Short answer: Only in very specific cases, and it usually means you need to hire a different type of person.
Most CSMs aren’t built for FDE work. That’s not a knock on them — they’re doing a completely different job.
A CSM manages relationships, mitigates renewal risk, and drives expansion across a portfolio of 8–12 accounts. An FDE embeds with 1–3 customers, writes and debugs workflows, clears deployment blockers daily, and owns whether the AI actually works in production. Those are not the same skill set. They’re barely the same profession.
When it can work:
You’ve got CSMs with actual engineering backgrounds or deep technical AI domain expertise. These folks can sometimes make the transition into embedded implementation roles. But they’re rare. And even then, you’re usually better off hiring purpose-built FDEs than trying to retrain relationship managers into builders.
The economic reality:
FDE work is expensive and slow by nature. A single customer deployment can take 30–60+ days of daily embedded time. Most CSMs can’t do that inside their existing book of business — they’d have to drop accounts or go part-time on implementation. That’s a losing trade on both sides.
What actually works:
Hire one strong FDE. Embed them with your top 3–5 customers. Document exactly what they do. Then systematize it.
Once you’ve cracked the implementation process and have a real playbook, you can scale with CSMs or implementation specialists who’ve seen it work.

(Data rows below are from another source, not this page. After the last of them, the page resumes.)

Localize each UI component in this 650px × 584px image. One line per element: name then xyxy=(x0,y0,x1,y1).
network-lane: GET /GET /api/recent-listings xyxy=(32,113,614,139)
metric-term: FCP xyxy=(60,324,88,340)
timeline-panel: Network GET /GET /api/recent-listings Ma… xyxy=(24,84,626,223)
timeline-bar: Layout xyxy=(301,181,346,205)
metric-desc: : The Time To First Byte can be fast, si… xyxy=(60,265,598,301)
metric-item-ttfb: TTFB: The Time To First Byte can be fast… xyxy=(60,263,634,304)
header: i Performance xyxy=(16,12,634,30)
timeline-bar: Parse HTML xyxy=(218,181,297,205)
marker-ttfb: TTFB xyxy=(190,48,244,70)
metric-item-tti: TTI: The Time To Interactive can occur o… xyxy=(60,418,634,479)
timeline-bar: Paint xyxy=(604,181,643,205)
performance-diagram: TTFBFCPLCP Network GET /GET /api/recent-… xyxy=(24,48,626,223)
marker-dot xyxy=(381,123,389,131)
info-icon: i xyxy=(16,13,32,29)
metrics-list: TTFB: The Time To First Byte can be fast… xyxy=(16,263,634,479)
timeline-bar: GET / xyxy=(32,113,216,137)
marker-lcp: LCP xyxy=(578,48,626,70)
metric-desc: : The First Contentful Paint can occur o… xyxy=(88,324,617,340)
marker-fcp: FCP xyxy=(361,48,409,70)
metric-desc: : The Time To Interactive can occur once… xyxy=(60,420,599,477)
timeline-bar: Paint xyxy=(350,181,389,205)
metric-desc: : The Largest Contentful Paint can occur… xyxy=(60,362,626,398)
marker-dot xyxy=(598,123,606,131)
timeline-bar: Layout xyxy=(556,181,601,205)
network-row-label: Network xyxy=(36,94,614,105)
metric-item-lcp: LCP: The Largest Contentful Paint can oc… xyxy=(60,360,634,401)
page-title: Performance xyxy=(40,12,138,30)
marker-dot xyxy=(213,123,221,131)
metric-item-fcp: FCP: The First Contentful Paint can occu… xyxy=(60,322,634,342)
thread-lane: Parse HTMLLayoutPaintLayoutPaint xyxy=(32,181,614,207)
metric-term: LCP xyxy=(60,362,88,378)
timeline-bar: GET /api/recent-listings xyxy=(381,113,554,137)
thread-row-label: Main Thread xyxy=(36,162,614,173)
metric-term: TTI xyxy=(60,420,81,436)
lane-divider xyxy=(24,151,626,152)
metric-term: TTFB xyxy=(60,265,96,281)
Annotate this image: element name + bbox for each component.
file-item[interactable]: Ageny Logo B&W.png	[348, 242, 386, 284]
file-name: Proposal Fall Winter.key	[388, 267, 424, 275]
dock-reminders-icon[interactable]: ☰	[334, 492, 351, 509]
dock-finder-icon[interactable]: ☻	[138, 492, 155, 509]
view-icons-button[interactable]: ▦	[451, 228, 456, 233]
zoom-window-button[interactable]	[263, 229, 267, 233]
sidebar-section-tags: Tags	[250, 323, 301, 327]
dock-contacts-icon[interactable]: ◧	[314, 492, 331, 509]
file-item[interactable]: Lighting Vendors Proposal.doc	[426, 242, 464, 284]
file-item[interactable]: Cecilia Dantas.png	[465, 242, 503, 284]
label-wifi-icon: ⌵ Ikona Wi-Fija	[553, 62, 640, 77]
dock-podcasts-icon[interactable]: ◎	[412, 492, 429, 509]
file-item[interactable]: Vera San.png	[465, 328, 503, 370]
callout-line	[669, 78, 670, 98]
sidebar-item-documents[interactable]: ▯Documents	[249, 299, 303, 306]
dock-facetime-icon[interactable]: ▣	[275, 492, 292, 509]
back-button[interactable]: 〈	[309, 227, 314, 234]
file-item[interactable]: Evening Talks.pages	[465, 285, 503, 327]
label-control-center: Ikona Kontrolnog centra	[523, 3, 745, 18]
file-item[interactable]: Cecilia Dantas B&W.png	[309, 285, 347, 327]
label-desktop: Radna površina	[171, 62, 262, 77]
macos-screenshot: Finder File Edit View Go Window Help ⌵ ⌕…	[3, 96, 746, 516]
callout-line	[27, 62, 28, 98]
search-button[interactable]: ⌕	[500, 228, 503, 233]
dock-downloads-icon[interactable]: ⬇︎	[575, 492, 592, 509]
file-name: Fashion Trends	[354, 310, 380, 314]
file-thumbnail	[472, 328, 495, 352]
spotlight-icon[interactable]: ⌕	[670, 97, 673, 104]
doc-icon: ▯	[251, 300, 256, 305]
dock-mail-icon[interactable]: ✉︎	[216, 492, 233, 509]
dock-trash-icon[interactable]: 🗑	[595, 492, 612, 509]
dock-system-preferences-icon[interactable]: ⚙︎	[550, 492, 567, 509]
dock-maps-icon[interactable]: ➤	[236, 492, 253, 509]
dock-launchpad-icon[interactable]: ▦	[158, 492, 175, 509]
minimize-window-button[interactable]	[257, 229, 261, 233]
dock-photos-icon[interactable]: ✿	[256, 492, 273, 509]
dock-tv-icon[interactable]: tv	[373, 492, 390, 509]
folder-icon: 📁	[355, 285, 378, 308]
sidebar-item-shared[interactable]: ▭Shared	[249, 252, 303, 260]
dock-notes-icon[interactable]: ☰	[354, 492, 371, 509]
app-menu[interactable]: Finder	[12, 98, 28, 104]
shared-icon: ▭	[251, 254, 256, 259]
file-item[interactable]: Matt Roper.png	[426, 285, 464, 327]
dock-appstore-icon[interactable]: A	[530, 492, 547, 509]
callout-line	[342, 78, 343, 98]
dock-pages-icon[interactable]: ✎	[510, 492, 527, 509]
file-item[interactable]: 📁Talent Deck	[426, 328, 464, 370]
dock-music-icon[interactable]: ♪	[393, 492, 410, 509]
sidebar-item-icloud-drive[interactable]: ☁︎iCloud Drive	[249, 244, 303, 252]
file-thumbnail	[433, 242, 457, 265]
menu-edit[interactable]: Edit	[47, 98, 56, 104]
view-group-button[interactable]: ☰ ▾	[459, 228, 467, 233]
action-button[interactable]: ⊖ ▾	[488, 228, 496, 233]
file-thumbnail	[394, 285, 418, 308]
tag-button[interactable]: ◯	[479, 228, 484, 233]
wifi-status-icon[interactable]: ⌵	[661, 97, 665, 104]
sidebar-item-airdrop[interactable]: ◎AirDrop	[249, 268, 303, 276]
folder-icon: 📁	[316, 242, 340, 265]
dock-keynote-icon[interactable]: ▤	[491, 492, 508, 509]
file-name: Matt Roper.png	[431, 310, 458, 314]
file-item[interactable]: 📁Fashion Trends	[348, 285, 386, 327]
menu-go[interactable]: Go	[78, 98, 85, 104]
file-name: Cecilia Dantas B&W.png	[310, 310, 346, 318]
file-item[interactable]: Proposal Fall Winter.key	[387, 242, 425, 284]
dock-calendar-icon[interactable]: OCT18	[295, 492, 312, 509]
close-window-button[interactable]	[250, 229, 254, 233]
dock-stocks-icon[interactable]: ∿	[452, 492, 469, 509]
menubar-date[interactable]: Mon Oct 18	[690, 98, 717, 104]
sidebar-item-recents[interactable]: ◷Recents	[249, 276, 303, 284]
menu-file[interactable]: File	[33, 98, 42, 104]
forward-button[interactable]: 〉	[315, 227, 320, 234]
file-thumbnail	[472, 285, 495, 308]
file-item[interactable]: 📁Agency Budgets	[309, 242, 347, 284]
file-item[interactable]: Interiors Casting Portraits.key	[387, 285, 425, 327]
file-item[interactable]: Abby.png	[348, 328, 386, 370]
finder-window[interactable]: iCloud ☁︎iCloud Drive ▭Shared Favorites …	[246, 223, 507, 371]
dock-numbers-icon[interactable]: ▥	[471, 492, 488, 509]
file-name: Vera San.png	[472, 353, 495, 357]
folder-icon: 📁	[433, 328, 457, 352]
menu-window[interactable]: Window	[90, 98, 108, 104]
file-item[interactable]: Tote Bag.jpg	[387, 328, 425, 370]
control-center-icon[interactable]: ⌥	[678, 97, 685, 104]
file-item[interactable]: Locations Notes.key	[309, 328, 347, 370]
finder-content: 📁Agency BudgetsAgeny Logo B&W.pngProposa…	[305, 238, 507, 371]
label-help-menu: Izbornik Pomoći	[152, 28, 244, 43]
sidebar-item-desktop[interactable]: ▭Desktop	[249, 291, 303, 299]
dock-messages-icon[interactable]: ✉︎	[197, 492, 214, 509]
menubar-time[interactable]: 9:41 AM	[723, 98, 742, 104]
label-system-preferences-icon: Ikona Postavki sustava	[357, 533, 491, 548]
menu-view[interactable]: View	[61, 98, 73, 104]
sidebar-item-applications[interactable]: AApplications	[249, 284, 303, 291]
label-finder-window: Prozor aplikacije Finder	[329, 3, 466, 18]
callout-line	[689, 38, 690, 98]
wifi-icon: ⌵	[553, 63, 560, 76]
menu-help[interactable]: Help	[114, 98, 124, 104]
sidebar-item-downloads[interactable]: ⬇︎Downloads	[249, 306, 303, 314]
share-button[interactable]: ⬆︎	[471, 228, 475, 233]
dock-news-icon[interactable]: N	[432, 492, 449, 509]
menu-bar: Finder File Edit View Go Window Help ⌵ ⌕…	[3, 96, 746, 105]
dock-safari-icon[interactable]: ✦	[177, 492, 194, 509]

At that point, the CSM’s job is maintaining the relationship after deployment is solved — not fixing deployment itself.
Trying to turn your existing CSMs into FDEs usually tanks both roles. You lose the relationship coverage. You don’t gain real implementation depth. And your best CSMs get frustrated doing work they weren’t hired for.
Get one great FDE first. Build the playbook. Then scale.